[Stored records]
- Opening Delimiter -
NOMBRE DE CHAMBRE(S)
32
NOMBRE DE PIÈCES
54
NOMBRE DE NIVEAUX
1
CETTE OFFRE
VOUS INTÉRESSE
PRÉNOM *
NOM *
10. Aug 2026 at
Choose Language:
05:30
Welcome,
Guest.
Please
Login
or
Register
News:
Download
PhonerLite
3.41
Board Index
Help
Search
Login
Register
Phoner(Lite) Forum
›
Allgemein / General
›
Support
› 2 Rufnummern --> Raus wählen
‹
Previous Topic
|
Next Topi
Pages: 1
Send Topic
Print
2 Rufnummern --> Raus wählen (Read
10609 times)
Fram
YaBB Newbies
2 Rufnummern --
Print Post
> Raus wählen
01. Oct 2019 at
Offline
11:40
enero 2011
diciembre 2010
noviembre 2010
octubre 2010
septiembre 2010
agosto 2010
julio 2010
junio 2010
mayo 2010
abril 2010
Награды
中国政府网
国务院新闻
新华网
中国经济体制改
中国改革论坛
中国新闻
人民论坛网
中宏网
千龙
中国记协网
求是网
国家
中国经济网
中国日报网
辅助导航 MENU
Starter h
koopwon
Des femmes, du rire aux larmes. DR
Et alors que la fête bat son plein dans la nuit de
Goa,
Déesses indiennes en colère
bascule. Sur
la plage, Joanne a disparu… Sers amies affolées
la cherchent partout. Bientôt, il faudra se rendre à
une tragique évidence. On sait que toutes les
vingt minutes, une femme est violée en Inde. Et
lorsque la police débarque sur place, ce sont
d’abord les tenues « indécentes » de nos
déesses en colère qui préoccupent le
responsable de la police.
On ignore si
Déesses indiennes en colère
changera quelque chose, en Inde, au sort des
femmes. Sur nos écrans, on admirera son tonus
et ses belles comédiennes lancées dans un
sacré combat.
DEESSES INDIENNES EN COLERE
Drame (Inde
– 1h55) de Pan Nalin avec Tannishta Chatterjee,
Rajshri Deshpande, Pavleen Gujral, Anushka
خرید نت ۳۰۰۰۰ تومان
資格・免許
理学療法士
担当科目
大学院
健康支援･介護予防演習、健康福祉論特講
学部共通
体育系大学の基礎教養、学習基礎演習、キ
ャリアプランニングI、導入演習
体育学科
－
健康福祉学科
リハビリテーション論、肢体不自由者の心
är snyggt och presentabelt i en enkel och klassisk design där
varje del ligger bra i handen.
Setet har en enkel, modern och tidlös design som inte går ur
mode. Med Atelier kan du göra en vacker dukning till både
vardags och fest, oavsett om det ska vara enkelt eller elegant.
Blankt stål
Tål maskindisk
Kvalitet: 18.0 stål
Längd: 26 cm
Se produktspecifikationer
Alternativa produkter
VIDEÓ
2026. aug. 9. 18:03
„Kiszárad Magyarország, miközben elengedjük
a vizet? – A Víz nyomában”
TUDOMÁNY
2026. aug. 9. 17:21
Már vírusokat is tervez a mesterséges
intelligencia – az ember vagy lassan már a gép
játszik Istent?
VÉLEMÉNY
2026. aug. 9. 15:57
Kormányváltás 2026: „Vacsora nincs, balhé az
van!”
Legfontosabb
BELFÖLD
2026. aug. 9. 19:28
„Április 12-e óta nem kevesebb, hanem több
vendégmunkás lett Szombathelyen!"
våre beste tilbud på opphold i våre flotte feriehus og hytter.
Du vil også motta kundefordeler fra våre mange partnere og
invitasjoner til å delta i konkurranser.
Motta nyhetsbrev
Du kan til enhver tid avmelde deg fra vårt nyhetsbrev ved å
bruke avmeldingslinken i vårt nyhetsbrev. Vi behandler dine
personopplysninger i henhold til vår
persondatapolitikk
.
- Closing Delimiter -
=== WHAT IS NEEDED ===
If a line in the records above contains the word "Raus", copy it.

=== OUTPUT OF THE TASK ===
› 2 Rufnummern --> Raus wählen
2 Rufnummern --> Raus wählen (Read
> Raus wählen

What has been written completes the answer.